In his writings, Berry describes means by which people can ‘get back to their roots’, and stresses the importance of effectively run agricultural communities in which the needs of all people are considered and cared for by the community. At the same time he analyses concisely why our culture is moving in a different direction, “We have made a social ideal of minimal involvement in the growing and cooking of food.” The community unit is considered by Berry to be the base level of economic organization; “A community economy is not an economy in which well-placed persons can make a ‘killing’. It is an economy whose aim is generosity and a well-distributed and safeguarded abundance”

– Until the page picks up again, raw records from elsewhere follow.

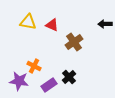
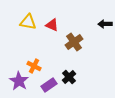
purple star: rotated 24 degrees clockwise
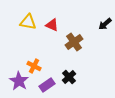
black arrow: rotated 40 degrees counterclockwise
purple rectangle: moved 2 px left
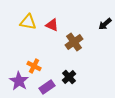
purple rectangle: moved 2 px down
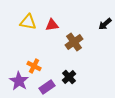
red triangle: rotated 32 degrees counterclockwise
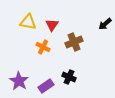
red triangle: rotated 48 degrees counterclockwise
brown cross: rotated 12 degrees clockwise
orange cross: moved 9 px right, 19 px up
black cross: rotated 24 degrees counterclockwise
purple rectangle: moved 1 px left, 1 px up
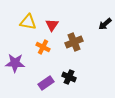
purple star: moved 4 px left, 18 px up; rotated 30 degrees counterclockwise
purple rectangle: moved 3 px up
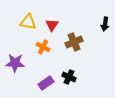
black arrow: rotated 40 degrees counterclockwise
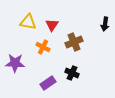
black cross: moved 3 px right, 4 px up
purple rectangle: moved 2 px right
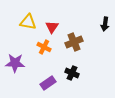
red triangle: moved 2 px down
orange cross: moved 1 px right
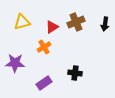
yellow triangle: moved 6 px left; rotated 24 degrees counterclockwise
red triangle: rotated 24 degrees clockwise
brown cross: moved 2 px right, 20 px up
orange cross: rotated 32 degrees clockwise
black cross: moved 3 px right; rotated 16 degrees counterclockwise
purple rectangle: moved 4 px left
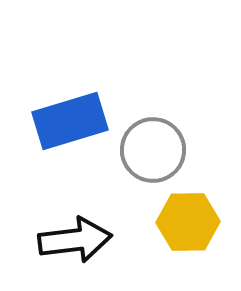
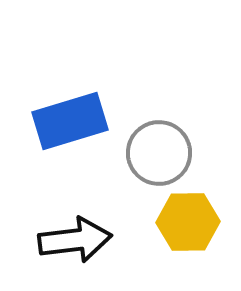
gray circle: moved 6 px right, 3 px down
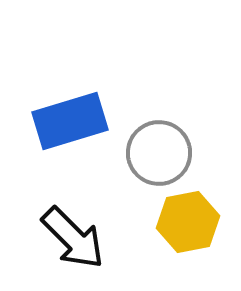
yellow hexagon: rotated 10 degrees counterclockwise
black arrow: moved 2 px left, 2 px up; rotated 52 degrees clockwise
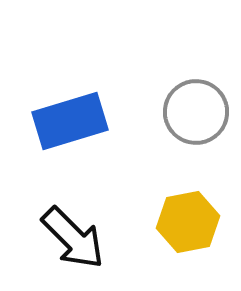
gray circle: moved 37 px right, 41 px up
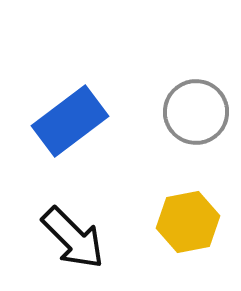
blue rectangle: rotated 20 degrees counterclockwise
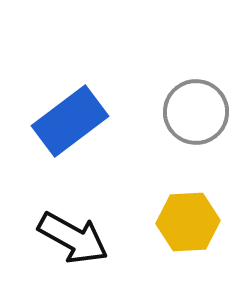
yellow hexagon: rotated 8 degrees clockwise
black arrow: rotated 16 degrees counterclockwise
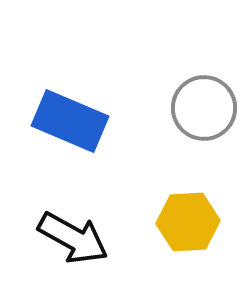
gray circle: moved 8 px right, 4 px up
blue rectangle: rotated 60 degrees clockwise
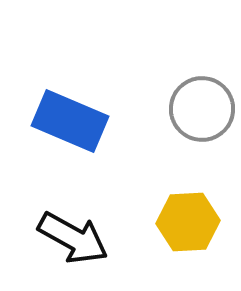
gray circle: moved 2 px left, 1 px down
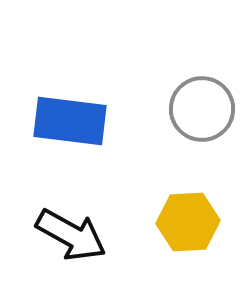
blue rectangle: rotated 16 degrees counterclockwise
black arrow: moved 2 px left, 3 px up
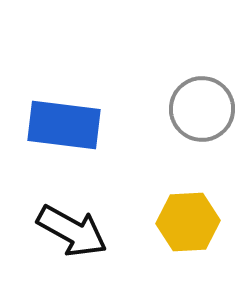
blue rectangle: moved 6 px left, 4 px down
black arrow: moved 1 px right, 4 px up
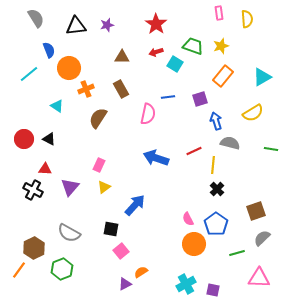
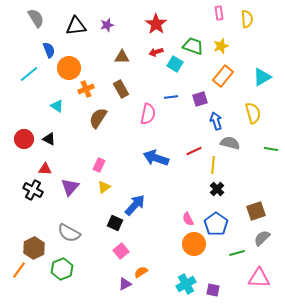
blue line at (168, 97): moved 3 px right
yellow semicircle at (253, 113): rotated 75 degrees counterclockwise
black square at (111, 229): moved 4 px right, 6 px up; rotated 14 degrees clockwise
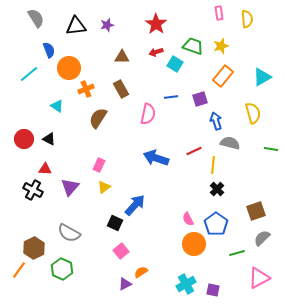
green hexagon at (62, 269): rotated 15 degrees counterclockwise
pink triangle at (259, 278): rotated 30 degrees counterclockwise
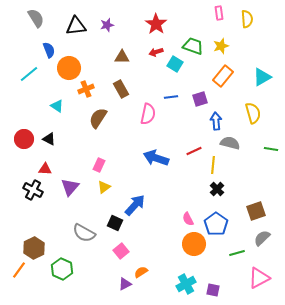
blue arrow at (216, 121): rotated 12 degrees clockwise
gray semicircle at (69, 233): moved 15 px right
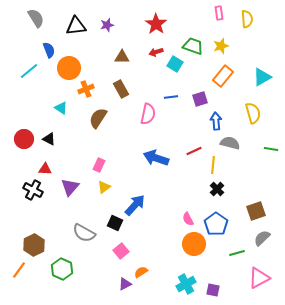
cyan line at (29, 74): moved 3 px up
cyan triangle at (57, 106): moved 4 px right, 2 px down
brown hexagon at (34, 248): moved 3 px up
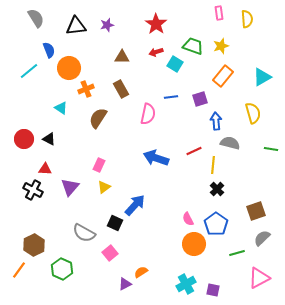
pink square at (121, 251): moved 11 px left, 2 px down
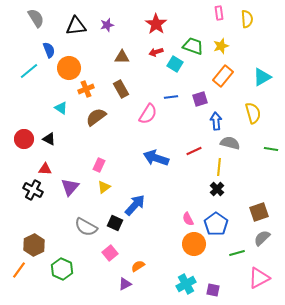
pink semicircle at (148, 114): rotated 20 degrees clockwise
brown semicircle at (98, 118): moved 2 px left, 1 px up; rotated 20 degrees clockwise
yellow line at (213, 165): moved 6 px right, 2 px down
brown square at (256, 211): moved 3 px right, 1 px down
gray semicircle at (84, 233): moved 2 px right, 6 px up
orange semicircle at (141, 272): moved 3 px left, 6 px up
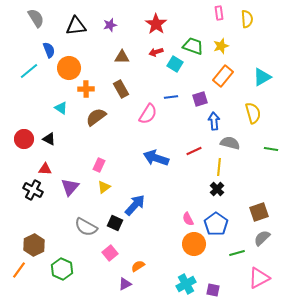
purple star at (107, 25): moved 3 px right
orange cross at (86, 89): rotated 21 degrees clockwise
blue arrow at (216, 121): moved 2 px left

The Integrated Circle of Care is a fluid and collaborative approach followed by workers from different agencies weaving through St. John’s Kitchen. Within this approach, staff members from each agency are aware of their specific personal roles. However, the high level of collaboration between workers means that people can approach any worker, without knowing their agency association or specific role, and still receive support – either that worker will support the person directly, or they will introduce the person to another worker who can support the person more appropriately.
This approach makes relationships more natural and support more accessible. Workers from different agencies are easily approachable, meaning that people build relationships with multiple workers. Having relationships with different workers is important to a person’s support – it makes support from a trusted source easy to find, and means that people have a choice of worker to approach in any given situation.
In order to maintain a circle of care around a person, workers from different agencies ask for consent from the person for information to be shared between workers. Continuous communication between workers helps to ensure that people do not fall into gaps between services, and also that services are not duplicated.